Die Blockadehaltung der Europäischen Volkspartei (EVP) und deren aktive Zusammenarbeit mit rechtskonservativen Kräften konnten den breiten europäischen Konsens für mehr Klima- und Naturschutz nicht brechen. Das ist eine gute Nachricht für unsere Demokratie und die Natur in Europa.“
Zur Abstimmung über das Nature Restoration Law im Plenum des Europäischen Parlaments erklären Jan-Niclas Gesenhues, umweltpolitischer Sprecher (Grüne), und Michael Sacher, Obmann im Ausschuss für die Angelegenheiten der Europäischen Union (Grüne):
Mit dem Nature Restoration Law macht die EU einen gewaltigen Schritt hin zu mehr Natur- und Klimaschutz. Wir begrüßen ausdrücklich, dass der Weg für dieses umweltpolitische Herzstück des Green Deals freigemacht wurde. Damit kommen wir dem Ziel, Europa bis 2050 zum ersten klimaneutralen Kontinent zu machen, entscheidend näher. Denn intakte Flüsse, Moore und Wälder helfen uns im Kampf gegen die Klimakrise und bieten wertvolle Lebensräume für gefährdete Arten. Gleichzeitig zeigt sich gerade im Sommer, wie wichtig diese Ökosysteme in Zeiten von Wasserknappheit und Hitzerekorden sind.
Gut auch, dass der unsägliche Abwehrkampf der europäischen Konservativen gegen das Wiederherstellungsgesetz gescheitert ist. Die Europäische Volkspartei war sich nicht zu schade dafür, mit Rechtsextremen zusammenarbeiten, um den Klima- und Umweltschutz auszubremsen. Aber auch diese schäbige Kampagne konnte die heutige Einigung nicht verhindern. Gut, dass der billige Populismus gegen die eigene Kommissionspräsidentin am Ende erfolglos blieb.

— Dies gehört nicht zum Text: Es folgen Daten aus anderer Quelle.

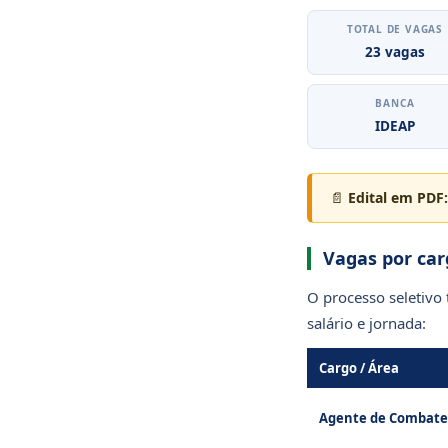
TOTAL DE VAGAS
23 vagas
BANCA
IDEAP
📄
Edital em PDF:
Vagas por car
O processo seletivo
salário e jornada:
Cargo / Área
Agente de Combate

Bereits in den letzten Wochen und Monaten hatten sich zahlreiche Stimmen aus Wirtschaft und Wissenschaft in offenen Briefen für das Nature Restoration Law ausgesprochen. Auch die Zivilgesellschaft setzte sich engagiert für die Verabschiedung ein. Nun müssen die Mitgliedstaaten den gesetzlichen Rahmen für Renaturierungsmaßnahmen schaffen. In Deutschland haben wir mit dem Aktionsprogramm Natürlicher Klimaschutz bereits den ersten wichtigen Schritt gemacht.